It’s Not a Litmus Test
Underlying Logic 2017-09-12
Last week I praised the late Michael Dummett for making an attempt at defining “noun” syntactically instead of relying on murky semantic intuitions about naming. Below I discuss a very different book (as American as Dummett’s book is painfully British) that does the same thing in a very different way. I will summarize both, and briefly draw an analogy with chemistry.
Dummett defined noun as “principal word in a noun phrase,” and noun phrase as an “expression that can serve as a subject,” and subject as an “expression preceding the verb in a simple sentence,” and verb as a “word that can show a tense contrast.”
This means noise is a noun not because it names a person, place, or thing (it doesn’t), but because it’s the principal word in phrases like the noise of the sirens. And the noise of the sirens is a noun phrase because it can be the subject in a sentence like The noise of the sirens was deafening. (Notice the verb agreement. The verb takes the form was rather than were because noise, not sirens, is the syntactically principal word. Its being singular suffices to make the whole noun phrase singular.) And the subject is the part before the verb in the sentence.
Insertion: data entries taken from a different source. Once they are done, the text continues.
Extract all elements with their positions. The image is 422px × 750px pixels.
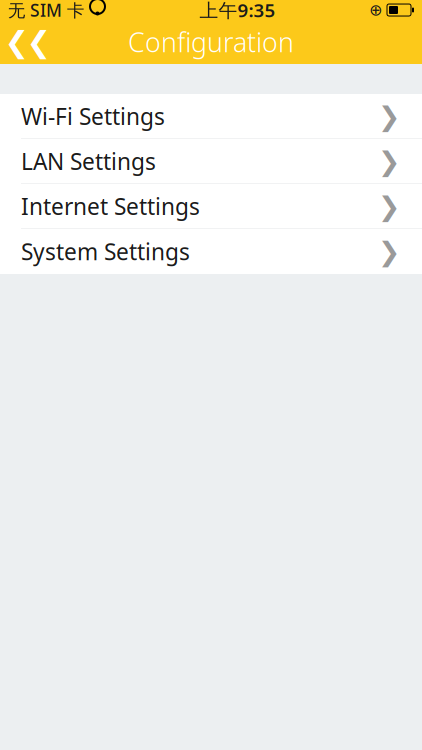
staticText: System Settings [21,236,190,266]
staticText: ❯ [378,236,400,267]
staticText: ⊕ [369,1,382,19]
staticText: LAN Settings [21,146,156,176]
button[interactable]: LAN Settings [0,139,422,184]
button[interactable]: System Settings [0,229,422,274]
button[interactable]: Wi-Fi Settings [0,94,422,139]
staticText: Internet Settings [21,191,200,221]
staticText: ❯ [378,146,400,176]
staticText: 上午9:35 [200,0,276,22]
staticText: Wi-Fi Settings [21,101,165,131]
staticText: 无 SIM 卡 [8,0,84,22]
button[interactable]: Internet Settings [0,184,422,229]
staticText: Configuration [128,24,294,60]
staticText: ❯ [378,191,400,221]
button[interactable]: Back [0,20,56,64]
staticText: ❮ [4,25,30,59]
staticText: ❮ [26,25,52,59]
staticText: ❯ [378,101,400,131]
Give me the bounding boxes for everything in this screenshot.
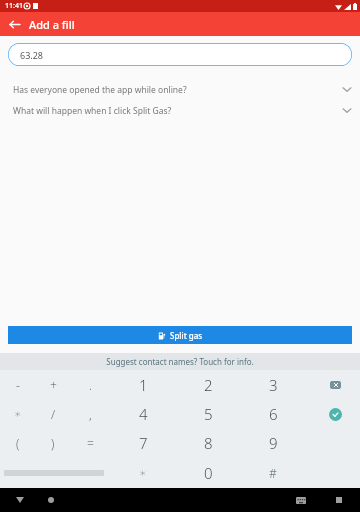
button[interactable]: Suggest contact names? Touch for info. (0, 353, 360, 370)
staticText: 0 (204, 463, 213, 483)
staticText: Split gas (170, 330, 203, 341)
button[interactable]: What will happen when I click Split Gas? (0, 100, 360, 121)
staticText: 11:41 (5, 1, 23, 11)
staticText: , (89, 406, 92, 422)
button[interactable]: Enter (318, 401, 352, 427)
button[interactable]: Recents (330, 491, 348, 509)
button[interactable]: Back (11, 491, 29, 509)
button[interactable]: 9 (256, 430, 290, 456)
button[interactable]: Back (4, 14, 24, 34)
staticText: ( (16, 435, 20, 451)
staticText: ∗ (14, 407, 22, 421)
staticText: Suggest contact names? Touch for info. (106, 356, 254, 367)
button[interactable]: 1 (126, 372, 160, 398)
button[interactable]: , (73, 401, 107, 427)
staticText: 7 (139, 433, 148, 453)
staticText: 9 (269, 433, 278, 453)
button[interactable]: ) (36, 430, 70, 456)
button[interactable]: 2 (191, 372, 225, 398)
button[interactable]: # (256, 460, 290, 486)
staticText: - (16, 377, 20, 393)
staticText: 5 (204, 404, 213, 424)
button[interactable]: - (1, 372, 35, 398)
staticText: Has everyone opened the app while online… (13, 84, 187, 96)
button[interactable]: ∗ (1, 401, 35, 427)
staticText: / (51, 406, 56, 422)
button[interactable]: Has everyone opened the app while online… (0, 79, 360, 100)
button[interactable]: 3 (256, 372, 290, 398)
button[interactable]: 63.28 (8, 43, 352, 66)
button[interactable]: Home (42, 491, 60, 509)
button[interactable]: 6 (256, 401, 290, 427)
button[interactable]: ( (1, 430, 35, 456)
button[interactable]: Keyboard (292, 491, 310, 509)
button[interactable]: 7 (126, 430, 160, 456)
button[interactable]: . (73, 372, 107, 398)
button[interactable]: Backspace (318, 372, 352, 398)
staticText: 3 (269, 375, 278, 395)
button[interactable]: / (36, 401, 70, 427)
staticText: = (87, 435, 94, 451)
staticText: ∗ (139, 466, 147, 480)
button[interactable]: = (73, 430, 107, 456)
button[interactable]: + (36, 372, 70, 398)
button[interactable]: Split gas (8, 326, 352, 344)
button[interactable]: 0 (191, 460, 225, 486)
button[interactable]: Space (4, 460, 104, 486)
staticText: 6 (269, 404, 278, 424)
staticText: 63.28 (20, 49, 44, 61)
staticText: 1 (139, 375, 148, 395)
staticText: + (50, 377, 57, 393)
button[interactable]: ∗ (126, 460, 160, 486)
staticText: # (269, 465, 277, 481)
button[interactable]: 5 (191, 401, 225, 427)
staticText: ) (51, 435, 55, 451)
button[interactable]: 4 (126, 401, 160, 427)
staticText: 8 (204, 433, 213, 453)
staticText: . (89, 377, 92, 393)
staticText: 2 (204, 375, 213, 395)
staticText: 4 (139, 404, 148, 424)
button[interactable]: 8 (191, 430, 225, 456)
staticText: What will happen when I click Split Gas? (13, 105, 172, 117)
staticText: Add a fill (29, 17, 75, 32)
A very different presentation can be found in The Structure of American English by W. Nelson Francis (Ronald Press Company, New York, 1958), 237–252. Francis defines nouns by reference to four main criteria, all thoroughly structural:
- They occur with preceding occurrences of functions words of a class he calls the noun-determiners. These are basically what I call the determinatives plus the genitive forms of the pronouns (my, your, etc.). So when noise occurs after the, that’s a sign that noise is a noun.
- They have singular and plural forms. So the plural form noises is another sign that noise is a noun.
- They often exhibit various derivational suffixes specific to nouns: breakage, sadness, mathematician, communism, etc. So in noisiness, the suffix -ness is a sign that noisiness is a noun (and indirectly also that noise is a noun, because -y/-i forms adjectives like noisy, and -ness forms nouns from adjectives).
- Nouns often occur just before the verb in short sentences. So in The noise was deafening, the position of noise is an indication that it is a noun.
(For space reasons I set aside Francis’s discussion of stress contrasts, e.g. between the noun súspect and the verb suspéct.)
Francis and Dummett put things in very different ways, though they would hardly have disagreed at all about the data (provided we turn a blind eye to Dummett’s hostility toward a few “Americanisms”). There’s more than one sensible way to lay out the criteria for classifying words as nouns.
And you will have noticed that neither treatment provides a foolproof operational test. There are exceptions left right and center. Both offer partial syntactic definitions of the relevant cluster of terms, but from what they say you cannot derive a copper-bottomed, necessary-and-sufficient definition of the form “w is a noun if and only if you can take w and form the expressions f1(w) and f2(w) … and fn(w).” There isn’t one.
There are helpful general truths that have some exceptions, and tests that are useful if you deploy them sensibly, and rule-of-thumb guidance that depends on your already having a sensitive understanding of various other terms; but there’s no simple sure-fire test.
Once upon a time, before there were smartphones or Xboxes, children used to spend a lot of time with chemistry sets. I spent many hours messing around with glass test tubes, interesting chemicals, a cheap bunsen burner, and a little book of paper slips called litmus paper. Litmus paper provides a simple test for pH value. I verified that adding vinegar to water made it turn litmus paper pink, while adding washing soda turned it blue.
(I also secretly investigated deflagration in various mixtures of C12H22O11 and NaClO3, but we’ll draw a veil over that, since mercifully no one was injured.)
Litmus testing, though, is fourth-grade chemistry. Grown-up chemistry is vastly more complex, and the tests for properties and classification of substances are much more delicate and intricate.
The people who expect English grammar to be a simple matter that you can cover exhaustively in a few pages of memorable hints and tips are trying to keep it at a 9-year-old level. That’s not feasible. English syntax is an spectacularly complex system. It takes a a full semester of undergraduate work to get even a superficial grasp of it. That’s just the way things are. You know what Einstein is reputed to have said.